July 13, 2024

The virus, also known as HPV, infects only humans. It affects the skin and mucosae or thin and smooth lining of the mouth, respiratory tract, and genitalia.
Most persons with HPV infection do not have signs or symptoms. The virus can be cleared within six to 24 months and the infection resolves spontaneously but in some persons, infection may persist and cause changes in cells that eventually lead to cancer. The virus can become inactive for months or years. The person’s immunologic status and interplay of several factors have a role in the outcome of infection. Signs and symptoms of infection appear in 11 to 12 months in males and in five to six months in females. Warts usually develop six to 10 months after infection.
The United States Centers for Disease Control has estimated that about 80 percent of women and 90 percent of sexually active men get infected with at least one type of HPV at a particular time in their life. The risk of acquiring HPV infection is 50 percent during anyone’s lifetime. More than 80 percent of sexually active women will have been infected by age 50. In the Philippines, about 14 to 15 in every 100,000 females were diagnosed with cervical cancer in 2020.
The Department of Health has estimated that 7,277 new cases of cervical cancer would be diagnosed and 3,807 would die each year due to cervical cancer. Among cancers affecting Filipino women, cervical cancer ranks second only to breast cancer.
Of the more than 200 types of HPV, 40 types have been associated with warts and cancer of the cervix, vulva, vagina, penis, anus, head, neck, and respiratory tract. Types 6 and 11 cause 90 percent of non-cancerous (benign) or low-grade cervical cell abnormalities, warts of the anus and genitals, and laryngeal (throat area) papillomas. The so-called high-risk or cancer-causing types of HPV are 16,18,31,33,35,39,45,51,52,56,58,59,68,69, and 82. These cause 99.7 percent of low-grade cervical cell abnormalities, high-grade cervical cell changes that lead to cancers. Type 16 has been shown to be the cause of more than half of cases of cancer of the cervix, and Type 18 for 20 percent.
HPV has been estimated to be the cause of 90 percent of anal cancer, 65 percent of vaginal cancer, 50 percent of vulvar cancer, and 45 to 90 percent of cancer of the mouth and pharynx.
In some parts of Asia, Africa, and South America, HPV accounts for 10 percent of penile cancer, mostly due to Types 16 and 18.

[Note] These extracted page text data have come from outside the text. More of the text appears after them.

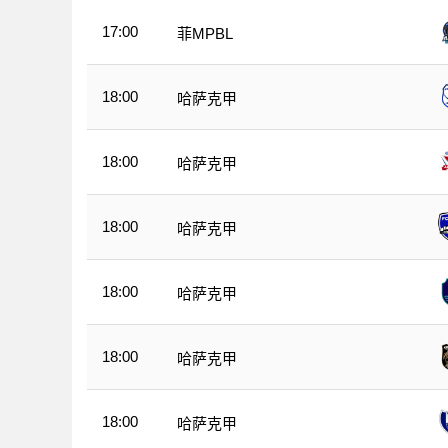
17:00
菲MPBL
18:00
哈萨克甲
18:00
哈萨克甲
18:00
哈萨克甲
18:00
哈萨克甲
18:00
哈萨克甲
18:00
哈萨克甲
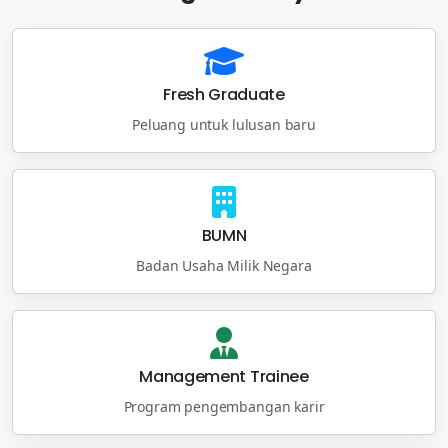
Fresh Graduate
Peluang untuk lulusan baru
BUMN
Badan Usaha Milik Negara
Management Trainee
Program pengembangan karir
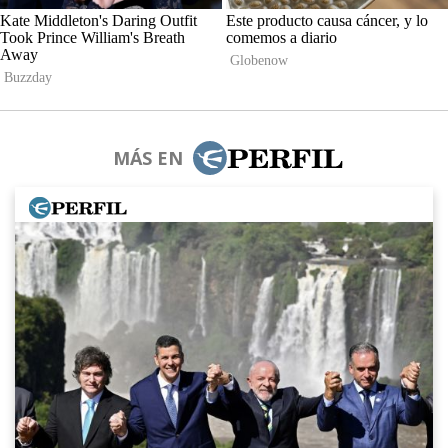
MÁS EN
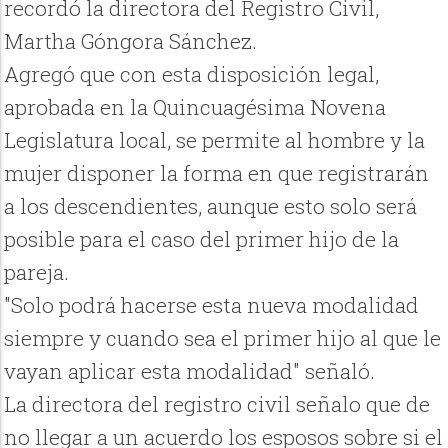
recordó la directora del Registro Civil,
Martha Góngora Sánchez.
Agregó que con esta disposición legal,
aprobada en la Quincuagésima Novena
Legislatura local, se permite al hombre y la
mujer disponer la forma en que registrarán
a los descendientes, aunque esto solo será
posible para el caso del primer hijo de la
pareja.
"Solo podrá hacerse esta nueva modalidad
siempre y cuando sea el primer hijo al que le
vayan aplicar esta modalidad" señaló.
La directora del registro civil señalo que de
no llegar a un acuerdo los esposos sobre si el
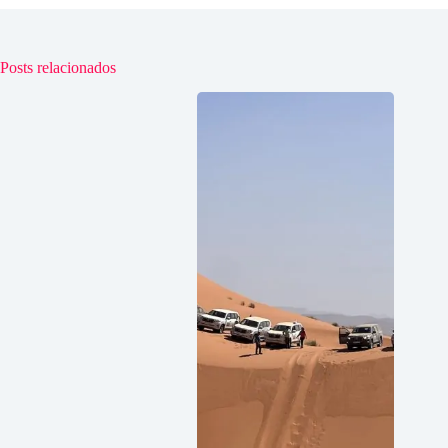
Posts relacionados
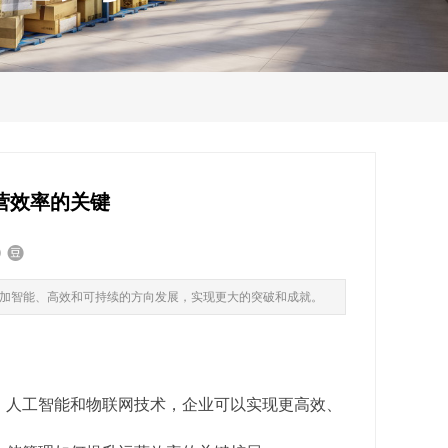
营效率的关键
加智能、高效和可持续的方向发展，实现更大的突破和成就。​
、人工智能和物联网技术，企业可以实现更高效、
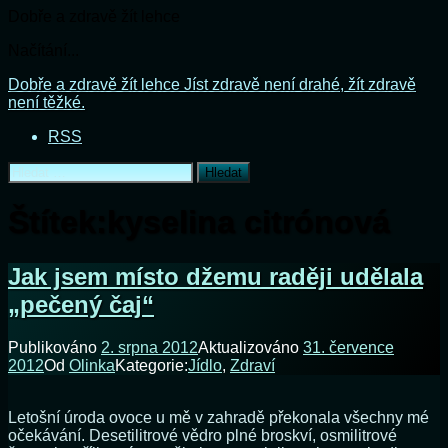
Dobře a zdravě žít lehce
Načítání...
Přejít
Dobře a zdravě žít lehce
Jíst zdravě není drahé, žít zdravě
k
není těžké.
obsahu
RSS
webu
Vyhledávání
Štítek:
kyselina citrónová
Jak jsem místo džemu raději udělala
„pečený čaj“
Publikováno
2. srpna 2012
Aktualizováno
31. července
2012
Od
Olinka
Kategorie:
Jídlo
,
Zdraví
Letošní úroda ovoce u mě v zahradě překonala všechny mé
očekávání. Desetilitrové vědro plné broskví, osmilitrové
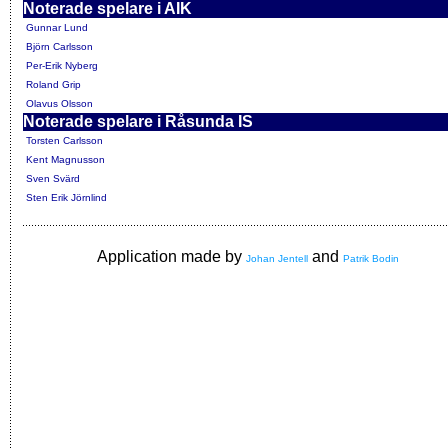
Noterade spelare i AIK
Gunnar Lund
Björn Carlsson
Per-Erik Nyberg
Roland Grip
Olavus Olsson
Noterade spelare i Råsunda IS
Torsten Carlsson
Kent Magnusson
Sven Svärd
Sten Erik Jörnlind
Application made by
and
Johan Jentell
Patrik Bodin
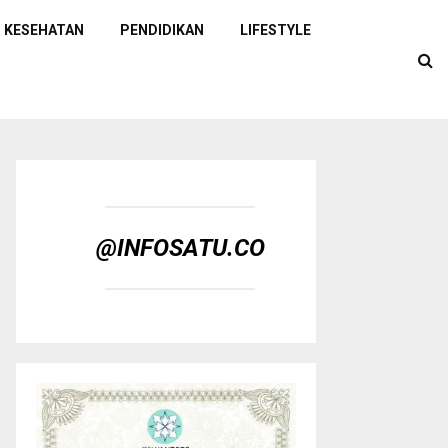
KESEHATAN
PENDIDIKAN
LIFESTYLE
@INFOSATU.CO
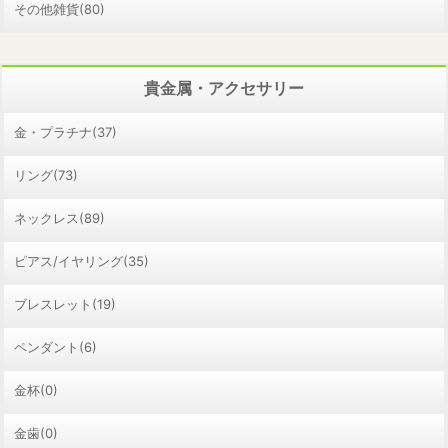
その他雑貨(80)
貴金属・アクセサリー
金・プラチナ(37)
リング(73)
ネックレス(89)
ピアス/イヤリング(35)
ブレスレット(19)
ペンダント(6)
金杯(0)
金歯(0)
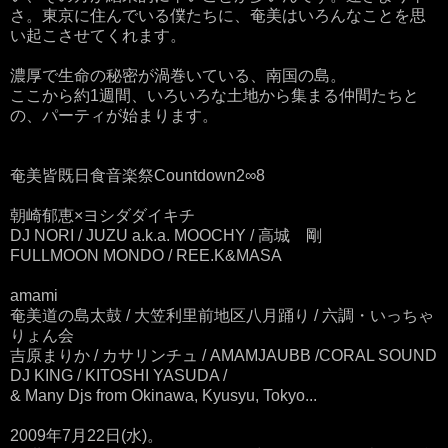
さ。東京に住んでいる僕たちに、奄美はいろんなことを思
い起こさせてくれます。
濃厚で生命の秘密が渦巻いている、南国の島。
ここから約1週間、いろいろな土地から集まる仲間たちと
の、パーティが始まります。
奄美皆既日食音楽祭Countdown2∞8
朝崎郁恵×ヨシダダイキチ
DJ NORI / JUZU a.k.a. MOOCHY / 高城 剛
FULLMOON MONDO / REE.K&MASA
amami
奄美道の島太鼓 / 大笠利里前地区八月踊り / 六調・いっちゃ
りょん会
吉原まりか / カサリンチュ / AMAMJAUBB /CORAL SOUND
DJ KING / KITOSHI YASUDA /
& Many Djs from Okinawa, Kyusyu, Tokyo...
2009年7月22日(水)。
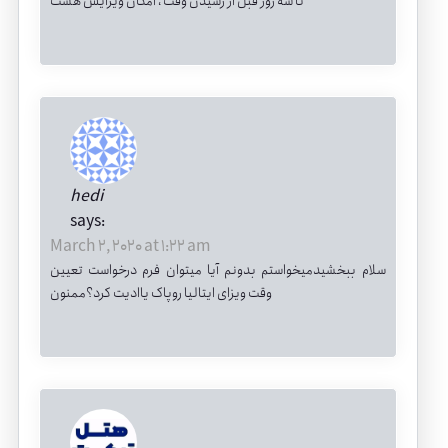
تا سه روز قبل از رسیدن وقت ، امکان ویرایش هست
hedi
says:
March 2, 2020 at 1:22 am
سلام ببخشیدمیخواستم بدونم آیا میتوان فرم درخواست تعیین
وقت ویزای ایتالیا روپاک یاادیت کرد؟ممنون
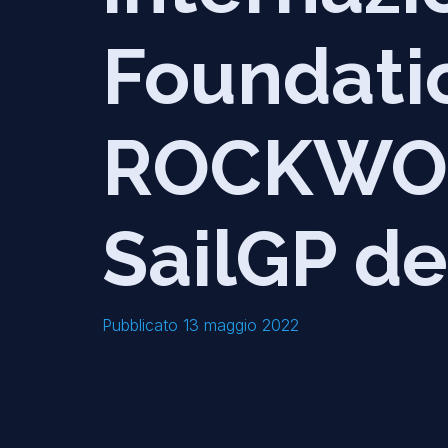
Foundatio
ROCKWOO
SailGP d
Pubblicato 13 maggio 2022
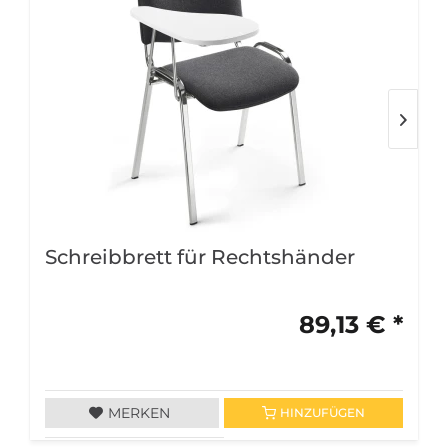
Schreibbrett für Rechtshänder
89,13 € *
MERKEN
HINZUFÜGEN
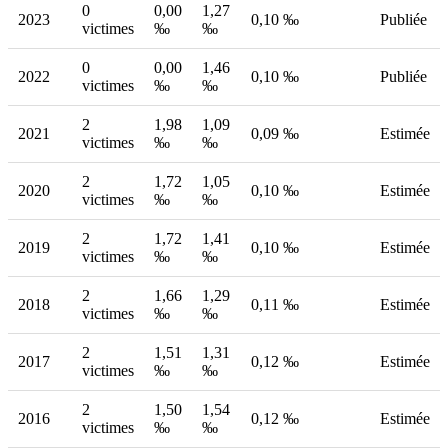
0
0,00
1,27
2023
0,10 ‰
Publiée
victimes
‰
‰
0
0,00
1,46
2022
0,10 ‰
Publiée
victimes
‰
‰
2
1,98
1,09
2021
0,09 ‰
Estimée
victimes
‰
‰
2
1,72
1,05
2020
0,10 ‰
Estimée
victimes
‰
‰
2
1,72
1,41
2019
0,10 ‰
Estimée
victimes
‰
‰
2
1,66
1,29
2018
0,11 ‰
Estimée
victimes
‰
‰
2
1,51
1,31
2017
0,12 ‰
Estimée
victimes
‰
‰
2
1,50
1,54
2016
0,12 ‰
Estimée
victimes
‰
‰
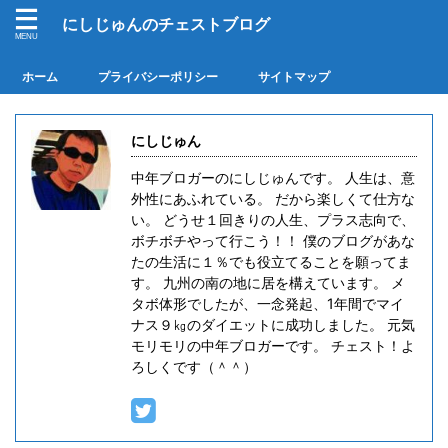
にしじゅんのチェストブログ
ホーム
プライバシーポリシー
サイトマップ
にしじゅん
中年ブロガーのにしじゅんです。 人生は、意
外性にあふれている。 だから楽しくて仕方な
い。 どうせ１回きりの人生、プラス志向で、
ボチボチやって行こう！！ 僕のブログがあな
たの生活に１％でも役立てることを願ってま
す。 九州の南の地に居を構えています。 メ
タボ体形でしたが、一念発起、1年間でマイ
ナス９㎏のダイエットに成功しました。 元気
モリモリの中年ブロガーです。 チェスト！よ
ろしくです（＾＾）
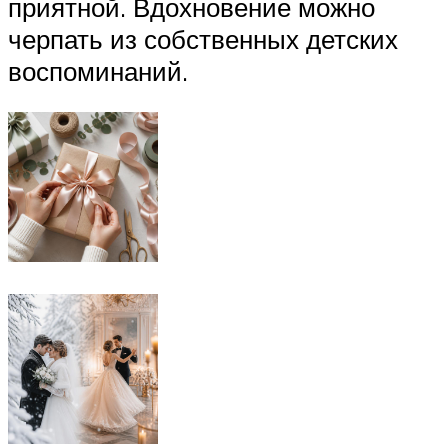
приятной. Вдохновение можно
черпать из собственных детских
воспоминаний.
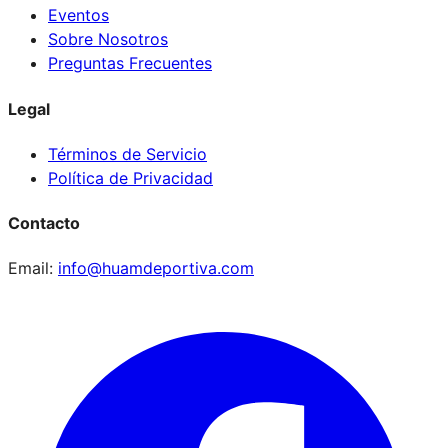
Eventos
Sobre Nosotros
Preguntas Frecuentes
Legal
Términos de Servicio
Política de Privacidad
Contacto
Email:
info@huamdeportiva.com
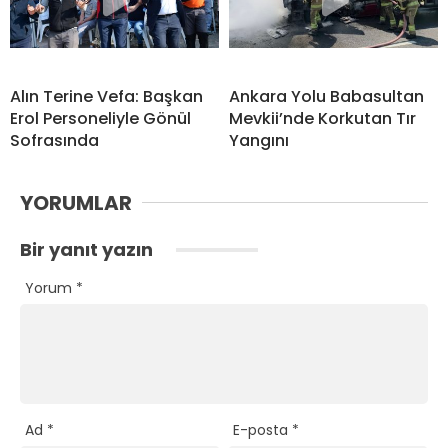
Alın Terine Vefa: Başkan
Ankara Yolu Babasultan
Erol Personeliyle Gönül
Mevkii’nde Korkutan Tır
Sofrasında
Yangını
YORUMLAR
Bir yanıt yazın
Yorum
*
Ad
*
E-posta
*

The virus enters the skin or mucosa and inserts itself to the deeper layer and replicates. While most infections resolve spontaneously, infection may last longer than 12 months. There are risk factors for persistence of HPV infection and these include: cigarette smoking, increasing age, immunodeficiency, longterm use of oral contraceptives, co-infection with HIV or gonorrhea and other sexually-transmitted diseases, diet, genetics, and hormones.
The most documented mode of transmission of HPV infection is through skin-to-skin contact – sexual and non-sexual.
Transmission from an infected mother to her child may occur. HPV DNA has been found in contaminated medical equipment, and in some water and sewage samples.
The virus is repellant to heat and drying and shows 30 percent infectivity after seven days of dehydration. It can live on surfaces, clothing, and frequently used gynecologic medical equipment. One study has shown that HPV Type 16 remained infectious for seven days on wet surfaces. While these findings do not mean that we get HPV from simple exposure to contaminated items, they tell us about the importance of preventive measures (proper sanitation, sterilization of equipment, hygiene) and vaccination.
HPV testing is used for surveillance, research, and in special clinical situations in some countries but is not routinely used for screening or to determine if one may be given a vaccine. In the US, there are still no US Food and Drug Administration-approved blood tests to detect HPV infection.
Routine vaccination of adolescents and young adults has caused a decrease in HPV infection.
In the Philippines, the DOH works closely with other agencies. The Department of Education issued Memorandum 173 for inclusion of HPV vaccination in the school-based immunization program.
The DOH wants to shift to the use of a single-dose vaccine – once approved by the Health Technology Assessment Council or the Department of Science and Technology to improve uptake rates. The target population for vaccination is age nine to 14 years and can extend to age 26 years old.
Consult with a physician or health care authority is advised in order to prevent HPV infection and its consequences. Vaccination is of utmost importance.